* **Exercise directions**
Would you please retype, exactly, the lines of the listing below between the line with "While 40% of" and the line with "adapting such a", inclusive?
(Data for this task Opens)
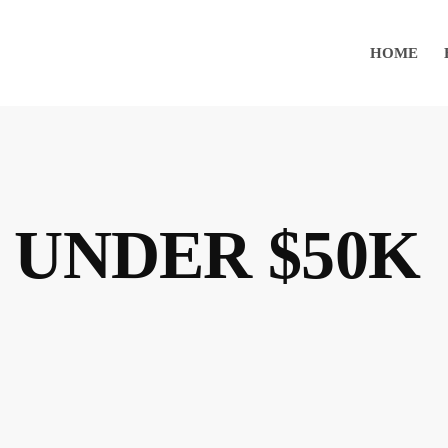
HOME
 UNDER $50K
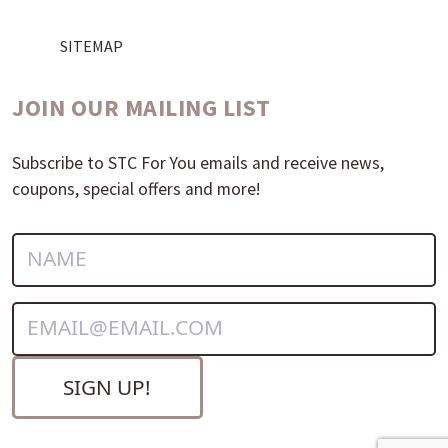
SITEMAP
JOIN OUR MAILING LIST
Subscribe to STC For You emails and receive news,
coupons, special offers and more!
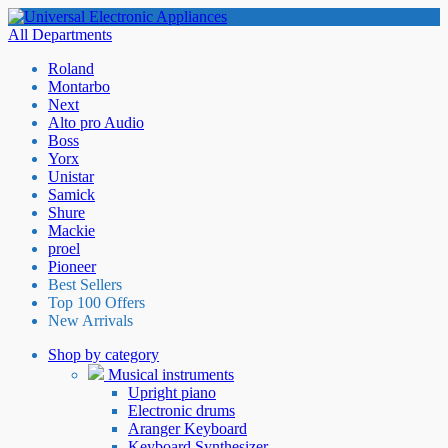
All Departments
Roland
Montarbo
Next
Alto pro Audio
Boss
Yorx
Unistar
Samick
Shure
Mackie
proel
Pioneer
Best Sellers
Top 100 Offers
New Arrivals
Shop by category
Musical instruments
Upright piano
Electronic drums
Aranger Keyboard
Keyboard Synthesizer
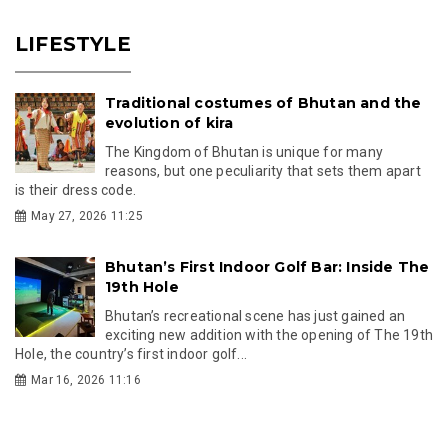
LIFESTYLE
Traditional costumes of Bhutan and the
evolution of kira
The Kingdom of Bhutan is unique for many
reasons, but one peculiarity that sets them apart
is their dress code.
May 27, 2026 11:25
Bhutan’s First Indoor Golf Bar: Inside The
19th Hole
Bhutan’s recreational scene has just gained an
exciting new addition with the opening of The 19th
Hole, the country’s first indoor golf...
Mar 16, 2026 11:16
(Data for this task Closes)
(Data for this task Opens)
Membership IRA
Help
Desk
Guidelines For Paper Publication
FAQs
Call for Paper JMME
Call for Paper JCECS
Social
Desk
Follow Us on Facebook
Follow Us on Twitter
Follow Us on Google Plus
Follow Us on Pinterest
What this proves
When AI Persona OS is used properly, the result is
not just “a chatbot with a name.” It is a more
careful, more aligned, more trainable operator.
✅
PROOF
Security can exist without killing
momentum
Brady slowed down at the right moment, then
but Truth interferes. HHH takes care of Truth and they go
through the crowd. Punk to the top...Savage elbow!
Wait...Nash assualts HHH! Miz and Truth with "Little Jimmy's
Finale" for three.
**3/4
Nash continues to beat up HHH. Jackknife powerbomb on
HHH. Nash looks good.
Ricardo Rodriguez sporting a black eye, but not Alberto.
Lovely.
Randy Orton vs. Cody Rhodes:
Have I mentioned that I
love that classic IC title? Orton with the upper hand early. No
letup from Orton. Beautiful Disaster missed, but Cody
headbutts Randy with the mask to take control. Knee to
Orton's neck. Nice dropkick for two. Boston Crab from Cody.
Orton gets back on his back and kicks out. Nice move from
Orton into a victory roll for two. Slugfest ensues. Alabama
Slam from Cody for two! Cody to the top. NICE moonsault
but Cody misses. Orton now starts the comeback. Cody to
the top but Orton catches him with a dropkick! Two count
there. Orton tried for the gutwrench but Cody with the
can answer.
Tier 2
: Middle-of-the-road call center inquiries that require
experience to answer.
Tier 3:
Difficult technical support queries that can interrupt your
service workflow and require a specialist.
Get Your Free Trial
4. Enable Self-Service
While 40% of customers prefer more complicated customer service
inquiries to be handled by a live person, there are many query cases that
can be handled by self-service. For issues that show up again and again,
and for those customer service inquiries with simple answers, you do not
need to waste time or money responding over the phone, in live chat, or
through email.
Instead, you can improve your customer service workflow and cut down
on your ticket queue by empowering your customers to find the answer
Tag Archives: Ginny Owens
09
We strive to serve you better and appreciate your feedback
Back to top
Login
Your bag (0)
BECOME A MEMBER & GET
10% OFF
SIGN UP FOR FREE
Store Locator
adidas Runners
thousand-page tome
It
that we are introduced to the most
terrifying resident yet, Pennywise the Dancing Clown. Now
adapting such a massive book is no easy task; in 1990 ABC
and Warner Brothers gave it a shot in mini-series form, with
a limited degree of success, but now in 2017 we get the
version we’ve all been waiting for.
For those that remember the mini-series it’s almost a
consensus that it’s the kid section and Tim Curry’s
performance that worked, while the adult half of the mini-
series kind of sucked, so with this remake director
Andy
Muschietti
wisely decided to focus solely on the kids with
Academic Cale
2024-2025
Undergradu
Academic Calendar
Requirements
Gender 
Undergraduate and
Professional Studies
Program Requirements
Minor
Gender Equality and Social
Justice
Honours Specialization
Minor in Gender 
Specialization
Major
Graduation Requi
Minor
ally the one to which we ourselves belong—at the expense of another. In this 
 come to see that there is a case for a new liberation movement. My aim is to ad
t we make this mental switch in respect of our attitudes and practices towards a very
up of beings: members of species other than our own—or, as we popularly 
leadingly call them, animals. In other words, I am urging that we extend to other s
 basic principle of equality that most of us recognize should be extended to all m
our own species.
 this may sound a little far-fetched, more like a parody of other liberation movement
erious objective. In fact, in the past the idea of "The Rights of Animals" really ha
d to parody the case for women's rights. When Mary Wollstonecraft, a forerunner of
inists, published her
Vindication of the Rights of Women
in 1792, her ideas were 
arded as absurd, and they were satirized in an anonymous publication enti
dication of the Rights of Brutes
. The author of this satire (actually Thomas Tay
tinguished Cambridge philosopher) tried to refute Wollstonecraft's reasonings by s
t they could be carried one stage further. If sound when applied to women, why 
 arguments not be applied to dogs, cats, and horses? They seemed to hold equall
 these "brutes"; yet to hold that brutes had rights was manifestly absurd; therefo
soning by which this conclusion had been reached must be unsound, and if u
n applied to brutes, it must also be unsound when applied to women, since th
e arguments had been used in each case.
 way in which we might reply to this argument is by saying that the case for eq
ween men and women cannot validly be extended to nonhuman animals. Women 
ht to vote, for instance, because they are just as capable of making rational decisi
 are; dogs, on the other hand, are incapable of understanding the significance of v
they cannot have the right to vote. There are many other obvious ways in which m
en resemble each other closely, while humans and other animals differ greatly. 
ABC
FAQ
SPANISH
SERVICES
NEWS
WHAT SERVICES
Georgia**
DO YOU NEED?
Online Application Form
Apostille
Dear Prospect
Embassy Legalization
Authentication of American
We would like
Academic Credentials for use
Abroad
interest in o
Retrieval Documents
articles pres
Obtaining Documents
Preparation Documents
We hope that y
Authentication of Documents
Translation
(Data for this task Closes)
* **Finished task**
While 40% of customers prefer more complicated customer service
inquiries to be handled by a live person, there are many query cases that
can be handled by self-service. For issues that show up again and again,
and for those customer service inquiries with simple answers, you do not
need to waste time or money responding over the phone, in live chat, or
through email.
Instead, you can improve your customer service workflow and cut down
on your ticket queue by empowering your customers to find the answer
Tag Archives: Ginny Owens
09
We strive to serve you better and appreciate your feedback
Back to top
Login
Your bag (0)
BECOME A MEMBER & GET
10% OFF
SIGN UP FOR FREE
Store Locator
adidas Runners
thousand-page tome
It
that we are introduced to the most
terrifying resident yet, Pennywise the Dancing Clown. Now
adapting such a massive book is no easy task; in 1990 ABC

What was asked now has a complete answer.